# [What you need to do]
Output each line of the data below exactly, omitting any image.

** Data provided follows **

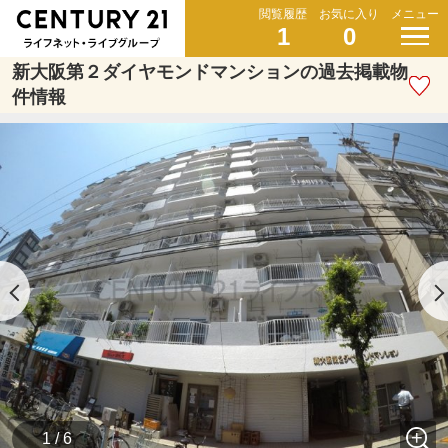
閲覧履歴
お気に入り
メニュー
1
0
新大阪第２ダイヤモンドマンションの過去掲載物
件情報
1 / 6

** End of Data provided **

# [Response area]
閲覧履歴
お気に入り
メニュー
1
0
新大阪第２ダイヤモンドマンションの過去掲載物
件情報
1 / 6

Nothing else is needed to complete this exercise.